What else? Lucy cried the whole way home (okay, not the whole way...exit 7 to 8, NJ Turnpike), "I need Gigi! Gigi, gigi, gigiggigigiiiii." Then she woke up the next morning and said, "Where's Liam?" It is so sad to be just one of three children with semi-attentive parents. She needs adoring grandparents and cousins too. Of course, when Gigi calls, she refuses to take the phone. "How come, if you miss Gigi, you don't talk to her?" David asks. "I don't want to talk to her! I want to see her!"

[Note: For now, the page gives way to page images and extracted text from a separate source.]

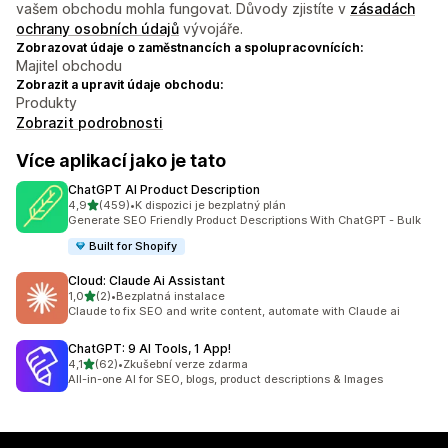
vašem obchodu mohla fungovat. Důvody zjistíte v
zásadách
ochrany osobních údajů
vývojáře.
Zobrazovat údaje o zaměstnancích a spolupracovnících:
Majitel obchodu
Zobrazit a upravit údaje obchodu:
Produkty
Zobrazit podrobnosti
Více aplikací jako je tato
ChatGPT AI Product Description
z 5 hvězd
4,9
(459)
•
K dispozici je bezplatný plán
Celkový počet recenzí: 459
Generate SEO Friendly Product Descriptions With ChatGPT - Bulk
Built for Shopify
Cloud: Claude Ai Assistant
z 5 hvězd
1,0
(2)
•
Bezplatná instalace
Celkový počet recenzí: 2
Claude to fix SEO and write content, automate with Claude ai
ChatGPT: 9 AI Tools, 1 App!
z 5 hvězd
4,1
(62)
•
Zkušební verze zdarma
Celkový počet recenzí: 62
All-in-one AI for SEO, blogs, product descriptions & Images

And what else else? I could not finish John Updike's new book. Blah-blah-blah. It is possible that I am not as smart as I used to be. But I did really like Richard Price's new book about gangs. Pow!

Okay. New Year's resolutions to come later...

6 Comments:

Anonymous Anonymous said...

Oh Mary Ellen, how I have missed reading you!!!! I saw your blog come up on the reader and I actually squealed! LOL!

Your description of the drive by slapping cracked me up, and the description of the pringle eating was perfect.

January 1, 2009 at 9:00 PM  
Anonymous Anonymous said...

Okay.....life gets better. Mine were snuggled up with i-pods in the back seat and said nary a word until we needed to toss a burger back at them. Hubby splurged his Christmas gift money on a GPS system and I no longer needed to read maps for him every 5 seconds. I actually read an ENTIRE book without ONE interruption on our 13 and a half hour drive back to snow. It DOES get better.
And by the way...I still want them...temper tantrums, Pringle crumbs, Hello Kitty boots and all. : )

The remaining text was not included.